Dataset entries:

━━━━━━━━━━

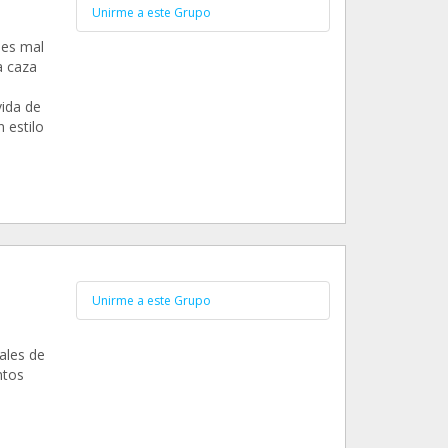
Unirme a este Grupo
les mal
a caza
ida de
 estilo
Unirme a este Grupo
ales de
ntos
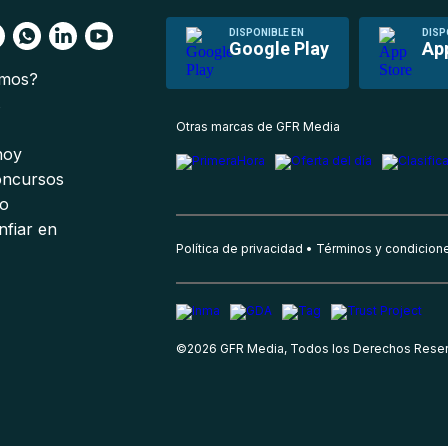
DISPONIBLE EN
DISP
Google Play
Ap
omos?
s
Otras marcas de GFR Media
 hoy
oncursos
io
nfiar en
Política de privacidad
Términos y condicion
©
2026
GFR Media, Todos los Derechos Rese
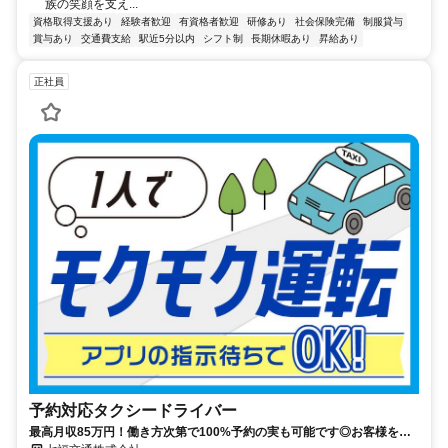
族の笑顔を支え...
資格取得支援あり
経験者歓迎
有資格者歓迎
研修あり
社会保険完備
制服貸与
賞与あり
交通費支給
駅近5分以内
シフト制
長期休暇あり
昇給あり
正社員
予約対応タクシードライバー
最高月収85万円！働き方次第で100%予約の実も可能です◎お客様を探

━━━━━━━━━━

**Exercise**
With the pictures dropped, give every entry above again exactly.

**Solution**
Unirme a este Grupo
les mal
a caza
ida de
 estilo
Unirme a este Grupo
ales de
ntos
DISPONIBLE EN
DISP
Google Play
Ap
omos?
s
Otras marcas de GFR Media
 hoy
oncursos
io
nfiar en
Política de privacidad
Términos y condicion
©
2026
GFR Media, Todos los Derechos Rese
族の笑顔を支え...
資格取得支援あり
経験者歓迎
有資格者歓迎
研修あり
社会保険完備
制服貸与
賞与あり
交通費支給
駅近5分以内
シフト制
長期休暇あり
昇給あり
正社員
予約対応タクシードライバー
最高月収85万円！働き方次第で100%予約の実も可能です◎お客様を探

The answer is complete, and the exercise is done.